Allah lah yang mengurusi dan memperbaiki alam semesta sehabis di lakukan perusakan oleh manusia, tiada yang lebih baik daripada perbuatan Allah Swt dalam mengurusi dan memperbaikinya. Misalnya ada insan yang mengotori tanah dengan limbah-limbah, nanti Allah swt akan memperbaiki juga walau jikalau kita melihatnya akan memerlukan waktu yang lama.
Allah Swt tidaklah tersentuh oleh rasa lelah, kantuk dan tidur. Suatu dikala Nabi Musa As. bertanya kepada Allah Swt: “Ya Allah, tidakkah Engkau merasa lelah dalam menjaga makhluk-makhlukMu, juga alam semesta ini?” Maka, Allah memerintah Musa As. untuk mengambil sebuah cermin. Allah Swt berfirman: “Ambillah sebuah cermin wahai Musa, kemudian peganglah ia, satu malam saja dengan berdiri, jangan hingga cermin tersebut jatuh”.
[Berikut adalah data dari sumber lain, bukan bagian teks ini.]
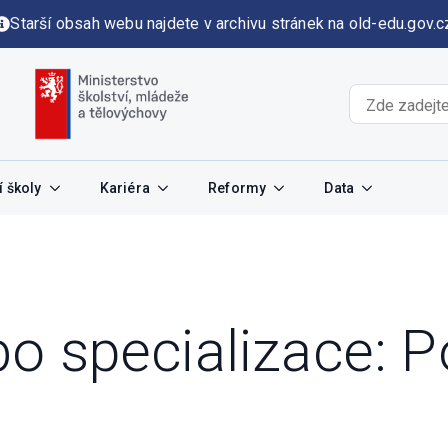
Starší obsah webu najdete v archivu stránek na old-edu.gov.c
 školy
Kariéra
Reformy
Data
o specializace:
P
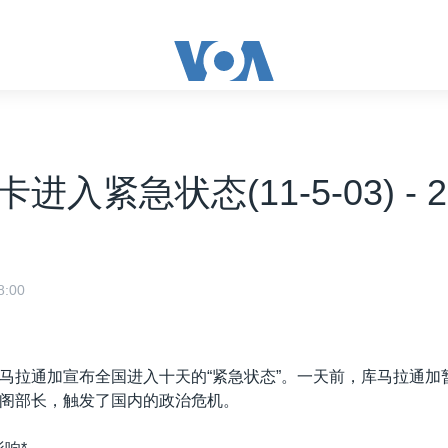
进入紧急状态(11-5-03) - 2
:00
马拉通加宣布全国进入十天的“紧急状态”。一天前，库马拉通加
阁部长，触发了国内的政治危机。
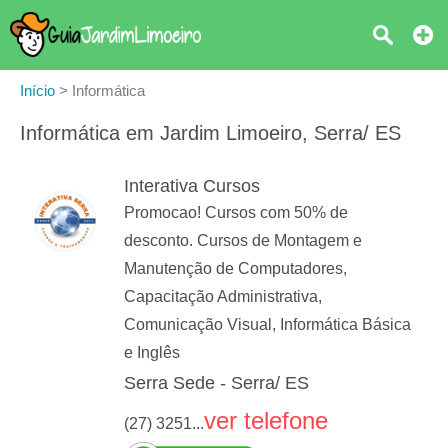
Início
>
Informática
Informática em Jardim Limoeiro, Serra/ ES
Interativa Cursos
Promocao! Cursos com 50% de
desconto. Cursos de Montagem e
Manutenção de Computadores,
Capacitação Administrativa,
Comunicação Visual, Informática Básica
e Inglês
Serra Sede - Serra/ ES
ver telefone
(27) 3251...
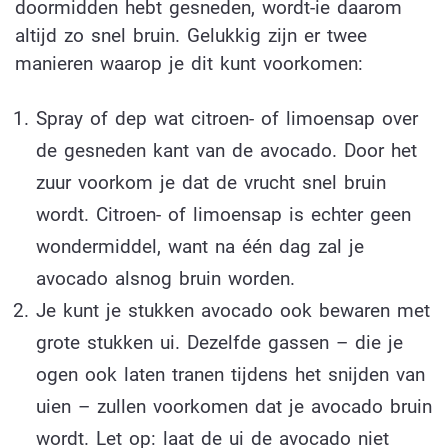
doormidden hebt gesneden, wordt-ie daarom
altijd zo snel bruin. Gelukkig zijn er twee
manieren waarop je dit kunt voorkomen:
Spray of dep wat citroen- of limoensap over
de gesneden kant van de avocado. Door het
zuur voorkom je dat de vrucht snel bruin
wordt. Citroen- of limoensap is echter geen
wondermiddel, want na één dag zal je
avocado alsnog bruin worden.
Je kunt je stukken avocado ook bewaren met
grote stukken ui. Dezelfde gassen – die je
ogen ook laten tranen tijdens het snijden van
uien – zullen voorkomen dat je avocado bruin
wordt. Let op: laat de ui de avocado niet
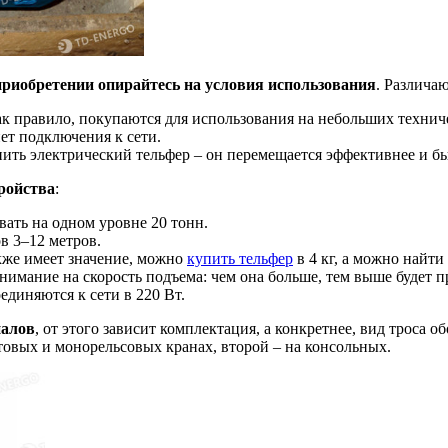
приобретении опирайтесь на условия использования
. Различа
к правило, покупаются для использования на небольших технич
нет подключения к сети.
пить электрический тельфер – он перемещается эффективнее и б
ройства
:
ать на одном уровне 20 тонн.
в 3–12 метров.
кже имеет значение, можно
купить тельфер
в 4 кг, а можно найти 
имание на скорость подъема: чем она больше, тем выше будет п
диняются к сети в 220 Вт.
иалов
, от этого зависит комплектация, а конкретнее, вид троса
овых и монорельсовых кранах, второй – на консольных.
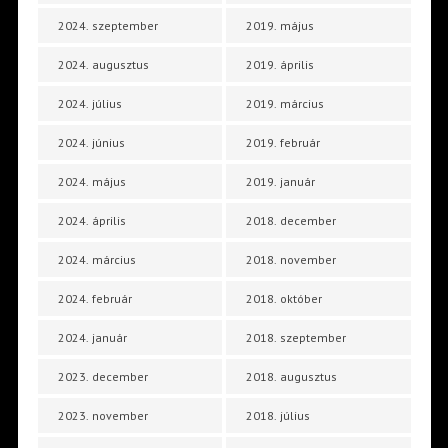
2024. szeptember
2019. május
2024. augusztus
2019. április
2024. július
2019. március
2024. június
2019. február
2024. május
2019. január
2024. április
2018. december
2024. március
2018. november
2024. február
2018. október
2024. január
2018. szeptember
2023. december
2018. augusztus
2023. november
2018. július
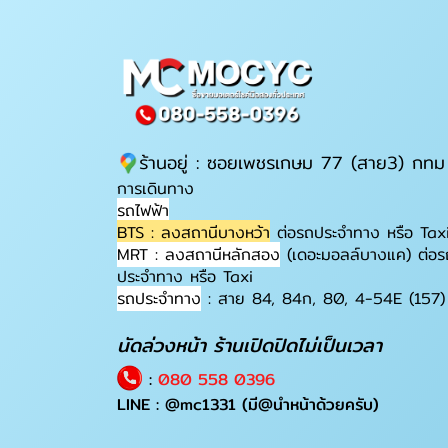
ร้านอยู่ : ซอยเพชรเกษม 77 (สาย3) กทม
การเดินทาง
รถไฟฟ้า
BTS : ลงสถานีบางหว้า
ต่อรถประจำทาง หรือ Tax
MRT : ลงสถานีหลักสอง
(เดอะมอลล์บางแค) ต่อร
ประจำทาง หรือ Taxi
รถประจำทาง
: สาย 84, 84ก, 80, 4-54E (157)
นัดล่วงหน้า ร้านเปิดปิดไม่เป็นเวลา
:
080 558 0396
LINE :
@mc1331
(มี@นำหน้าด้วยครับ)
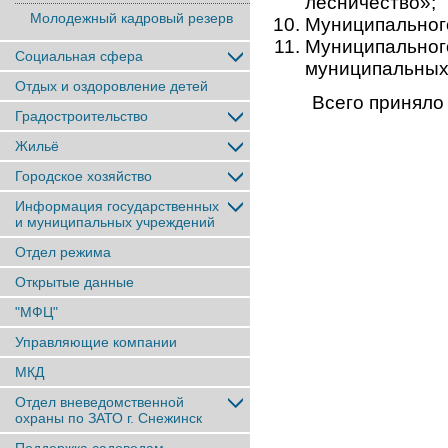
лесничество»;
Молодежный кадровый резерв
Муниципального
Муниципальн
Социальная сфера
муниципальных
Отдых и оздоровление детей
Всего приняло 
Градостроительство
Жильё
Городское хозяйство
Информация государственных
и муниципальных учреждений
Отдел режима
Открытые данные
"МФЦ"
Управляющие компании
МКД
Отдел вневедомственной
охраны по ЗАТО г. Снежинск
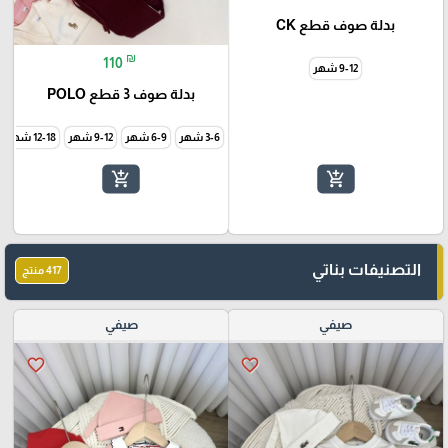
بدلة صوف قطع CK
₪
110
9-12 شهر
بدلة صوف 3 قطع POLO
3-6 شهر
6-9 شهر
9-12 شهر
12-18 شهر
add_shopping_cart
add_shopping_cart
التصنيفات بناتي
417 منتج
صيفي
صيفي
favorite_border
favorite_border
Lalu Nabi Musa mengambil dan memegang cermin itu, dan berusaha bangun semalam untuk menjaga cermin tersebut supaya tidak jatuh. Dan sampailah pertengahan malam, dan lantaran lelah dan berat rasa kantuk Nabi Musa, maka terjatuhlah cermin itu dari tangan Mabi Musa. Setelah terjatuh, maka cermin itu jatuh berkeping-keping. Lalu Nabi Musa mengambil pecahan-pecahan cermin.
Demikianlah sahabat bacaan madani ulasan wacana memahami makna al-Asma’u al-Husna: Al-Aziz, Al-’Adl dan Al-Qayyum. Semoga kita bisa mengamalkan sifat Allah Swt Al-Aziz, Al-’Adl dan Al-Qayyum dalam kehidupan sehari-hari. Aamiin. Kunjungilah selalu www.bacaanmadani.com semoga bermanfaat. Aamiin.